## Work instruction
Find the line with "Image attached. Find all instances of colon." in the records below. Copy it and every line after it, up to and including the line with "Return results in".

## The records
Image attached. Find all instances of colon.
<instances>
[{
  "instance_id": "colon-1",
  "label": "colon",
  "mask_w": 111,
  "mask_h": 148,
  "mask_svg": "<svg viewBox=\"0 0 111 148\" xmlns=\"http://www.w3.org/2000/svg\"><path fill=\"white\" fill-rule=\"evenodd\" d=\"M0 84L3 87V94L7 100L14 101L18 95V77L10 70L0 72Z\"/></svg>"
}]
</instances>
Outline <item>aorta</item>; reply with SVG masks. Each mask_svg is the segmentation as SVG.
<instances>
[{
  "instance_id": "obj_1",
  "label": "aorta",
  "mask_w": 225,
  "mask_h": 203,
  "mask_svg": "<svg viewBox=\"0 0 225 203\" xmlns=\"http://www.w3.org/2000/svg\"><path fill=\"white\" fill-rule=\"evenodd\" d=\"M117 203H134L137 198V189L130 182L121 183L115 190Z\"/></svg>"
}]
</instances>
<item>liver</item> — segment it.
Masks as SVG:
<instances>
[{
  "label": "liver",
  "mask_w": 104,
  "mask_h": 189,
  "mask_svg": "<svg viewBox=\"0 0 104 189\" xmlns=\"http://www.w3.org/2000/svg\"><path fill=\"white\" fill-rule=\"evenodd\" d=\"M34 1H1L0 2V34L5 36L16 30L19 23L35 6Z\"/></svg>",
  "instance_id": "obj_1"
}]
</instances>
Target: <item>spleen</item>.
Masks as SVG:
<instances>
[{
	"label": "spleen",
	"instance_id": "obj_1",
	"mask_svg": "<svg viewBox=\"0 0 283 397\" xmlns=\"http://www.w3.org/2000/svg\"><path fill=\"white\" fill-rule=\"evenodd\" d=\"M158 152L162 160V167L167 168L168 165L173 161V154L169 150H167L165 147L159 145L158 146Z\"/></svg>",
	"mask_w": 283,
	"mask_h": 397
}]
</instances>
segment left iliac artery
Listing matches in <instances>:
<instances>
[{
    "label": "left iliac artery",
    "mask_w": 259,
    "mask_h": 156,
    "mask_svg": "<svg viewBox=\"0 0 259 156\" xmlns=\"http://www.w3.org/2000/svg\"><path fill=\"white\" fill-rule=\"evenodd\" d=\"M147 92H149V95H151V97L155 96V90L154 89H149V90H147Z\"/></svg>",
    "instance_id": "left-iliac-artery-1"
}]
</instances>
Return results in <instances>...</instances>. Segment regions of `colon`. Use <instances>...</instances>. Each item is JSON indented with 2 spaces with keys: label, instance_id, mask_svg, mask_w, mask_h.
...
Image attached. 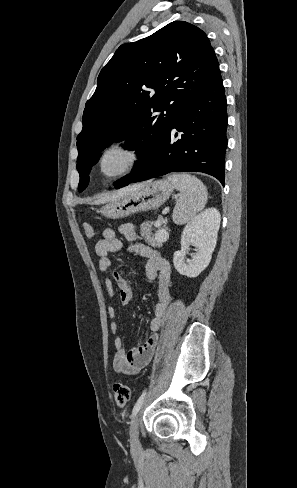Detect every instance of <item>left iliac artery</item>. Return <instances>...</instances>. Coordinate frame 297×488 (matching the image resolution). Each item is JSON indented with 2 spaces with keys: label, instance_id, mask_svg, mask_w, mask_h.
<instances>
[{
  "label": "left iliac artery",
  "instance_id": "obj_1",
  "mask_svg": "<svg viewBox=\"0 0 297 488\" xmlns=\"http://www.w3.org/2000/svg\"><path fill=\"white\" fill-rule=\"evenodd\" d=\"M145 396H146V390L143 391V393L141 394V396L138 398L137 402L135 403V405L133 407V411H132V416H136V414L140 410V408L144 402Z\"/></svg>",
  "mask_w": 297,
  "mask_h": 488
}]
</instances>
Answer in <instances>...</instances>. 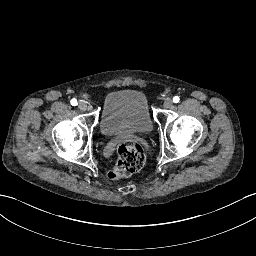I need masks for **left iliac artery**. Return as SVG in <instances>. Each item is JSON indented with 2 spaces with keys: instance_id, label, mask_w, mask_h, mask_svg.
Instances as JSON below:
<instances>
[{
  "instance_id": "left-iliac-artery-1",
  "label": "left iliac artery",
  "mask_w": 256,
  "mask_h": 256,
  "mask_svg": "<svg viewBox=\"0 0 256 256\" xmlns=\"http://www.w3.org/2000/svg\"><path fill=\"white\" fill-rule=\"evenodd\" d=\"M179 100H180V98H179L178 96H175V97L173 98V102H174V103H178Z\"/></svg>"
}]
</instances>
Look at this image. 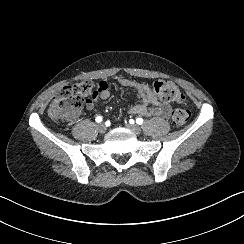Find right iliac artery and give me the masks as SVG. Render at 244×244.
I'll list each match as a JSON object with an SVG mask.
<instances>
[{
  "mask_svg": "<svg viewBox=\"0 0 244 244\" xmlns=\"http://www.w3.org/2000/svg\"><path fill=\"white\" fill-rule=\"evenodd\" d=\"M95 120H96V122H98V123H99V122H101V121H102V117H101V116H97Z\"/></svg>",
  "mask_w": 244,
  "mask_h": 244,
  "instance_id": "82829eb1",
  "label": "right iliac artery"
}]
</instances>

## The answer
Image attached. Find all instances of colon.
<instances>
[{
  "instance_id": "colon-1",
  "label": "colon",
  "mask_w": 111,
  "mask_h": 148,
  "mask_svg": "<svg viewBox=\"0 0 111 148\" xmlns=\"http://www.w3.org/2000/svg\"><path fill=\"white\" fill-rule=\"evenodd\" d=\"M0 84L3 87V94L7 100L14 101L18 95V77L10 70L0 72Z\"/></svg>"
}]
</instances>
Outline <item>aorta</item>; reply with SVG masks. Each mask_svg is the segmentation as SVG.
<instances>
[{
  "instance_id": "obj_1",
  "label": "aorta",
  "mask_w": 225,
  "mask_h": 203,
  "mask_svg": "<svg viewBox=\"0 0 225 203\" xmlns=\"http://www.w3.org/2000/svg\"><path fill=\"white\" fill-rule=\"evenodd\" d=\"M117 203H134L137 198V189L130 182L121 183L115 190Z\"/></svg>"
}]
</instances>
<item>liver</item> — segment it.
Masks as SVG:
<instances>
[{
  "label": "liver",
  "mask_w": 104,
  "mask_h": 189,
  "mask_svg": "<svg viewBox=\"0 0 104 189\" xmlns=\"http://www.w3.org/2000/svg\"><path fill=\"white\" fill-rule=\"evenodd\" d=\"M34 1H1L0 2V34L5 36L16 30L19 23L35 6Z\"/></svg>",
  "instance_id": "obj_1"
}]
</instances>
Target: <item>spleen</item>.
Masks as SVG:
<instances>
[{
	"label": "spleen",
	"instance_id": "obj_1",
	"mask_svg": "<svg viewBox=\"0 0 283 397\" xmlns=\"http://www.w3.org/2000/svg\"><path fill=\"white\" fill-rule=\"evenodd\" d=\"M158 152L162 160V167L167 168L168 165L173 161V154L169 150H167L165 147L159 145L158 146Z\"/></svg>",
	"mask_w": 283,
	"mask_h": 397
}]
</instances>
segment left iliac artery
Listing matches in <instances>:
<instances>
[{
    "label": "left iliac artery",
    "mask_w": 259,
    "mask_h": 156,
    "mask_svg": "<svg viewBox=\"0 0 259 156\" xmlns=\"http://www.w3.org/2000/svg\"><path fill=\"white\" fill-rule=\"evenodd\" d=\"M147 92H149V95H151V97L155 96V90L154 89H149V90H147Z\"/></svg>",
    "instance_id": "left-iliac-artery-1"
}]
</instances>
Return results in <instances>...</instances>. Segment regions of `colon`. Use <instances>...</instances>. Each item is JSON indented with 2 spaces with keys: label, instance_id, mask_svg, mask_w, mask_h.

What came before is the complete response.